Vitor Hugo Gonçalves, CEO da Sociedade da Água de Monchique: «Somos um produto de alta qualidade»
«A estrutura geológica da serra de Monchique que é tão especial e tão sagrada» permitiu que corra a 900 metros de profundidade «uma água alcalina, natural, rara, inimitável» que dá pelo nome de água de Monchique.
Diferencia-se no aspeto exterior pela sua tampinha cor de rosa ou pela elegância da Chic, mas sobretudo pelos benefícios que pode trazer para o ser humano através do seu pH de 9,5. É através destas caraterísticas e pela sua rigidez que Vitor Hugo Gonçalves, CEO da Sociedade da Água de Monchique, define o seu produto como «um diamante».

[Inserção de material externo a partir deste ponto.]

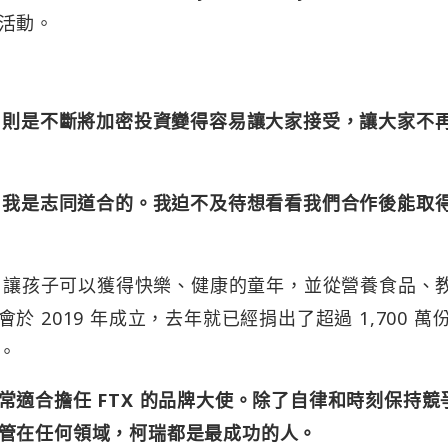
活動。
X 則是不斷將加密投資變得容易讓大家接受，讓大家不
 和我是志同道合的。我迫不及待想看看我們合作後能取
區的學童，讓孩子可以獲得快樂、健康的童年，並從營養食品、
 2019 年成立，去年就已經捐出了超過 1,700 萬
。
適合擔任 FTX 的品牌大使。除了自律和時刻保持競
管在任何領域，柯瑞都是最成功的人。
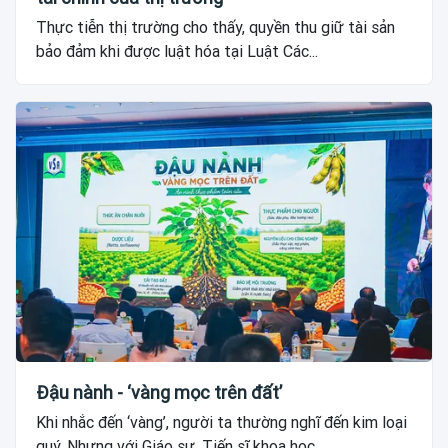
Thực tiễn thị trường cho thấy, quyền thu giữ tài sản
bảo đảm khi được luật hóa tại Luật Các...
Đậu nành - ‘vàng mọc trên đất’
Khi nhắc đến ‘vàng’, người ta thường nghĩ đến kim loại
quý. Nhưng với Giáo sư, Tiến sĩ khoa học,...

Jornal de Monchique – O que é que caracteriza a Sociedade da Água de Monchique?
Vítor Gonçalves – A Sociedade da Água de Monchique foi fundada em 1992 e adquirida por nós em 2010. Durante estes anos o sector das águas e a empresa foram alvo de grandes mudanças tecnológicas. Curiosamente a Monchique foi a primeira empresa do sector, a nível nacional, a engarrafar em PET e tem na sua história e essência um caráter e um espírito inovador e de vanguarda. Todavia, o grande marco da Sociedade da Água de Monchique é mais recente e distingue-se pela valorização das características da água que até então nunca tinham sito exploradas, fazendo com que a água de Monchique seja reconhecida pelos consumidores como um produto diferente, único e raro, em Portugal e no mundo.

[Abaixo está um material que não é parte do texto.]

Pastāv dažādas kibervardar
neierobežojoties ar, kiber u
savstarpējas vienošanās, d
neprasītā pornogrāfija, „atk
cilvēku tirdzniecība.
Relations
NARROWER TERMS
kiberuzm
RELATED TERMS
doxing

JM – O que é que permitiu essa mudança?
VG – Foi através de uma mudança de mentalidade, sobretudo internamente na empresa. Houve obviamente muito investimento em marketing, muito seletivo, alguma astúcia e inteligência na forma como fizemos a aproximação aos mercados e aos agentes certos para passar a mensagem. Temos uma água alcalina, natural, muito específica, muito rara, inimitável, o que nos torna únicos. Atualmente, na perspetiva do consumidor, quer em Portugal quer no mundo, somos um produto de alta qualidade, muito procurado e uma das mais interessantes e equilibradas águas.
JM – Quais são os principais mercados?
VG – Os nossos principais mercados são Portugal, China, Espanha, Hong Kong, mas infelizmente já não temos capacidade de dar resposta a todas as encomendas.
JM – O que é que falta?
VG – Falta produção. Estamos a selecionar clientes. A capacidade de produção é limitada, portanto, teremos de realizar o mais rapidamente possível investimentos para recuperar e para conseguir responder aos clientes, nomeadamente à exportação, que nos dá um valor acrescentado de venda superior ao do mercado nacional.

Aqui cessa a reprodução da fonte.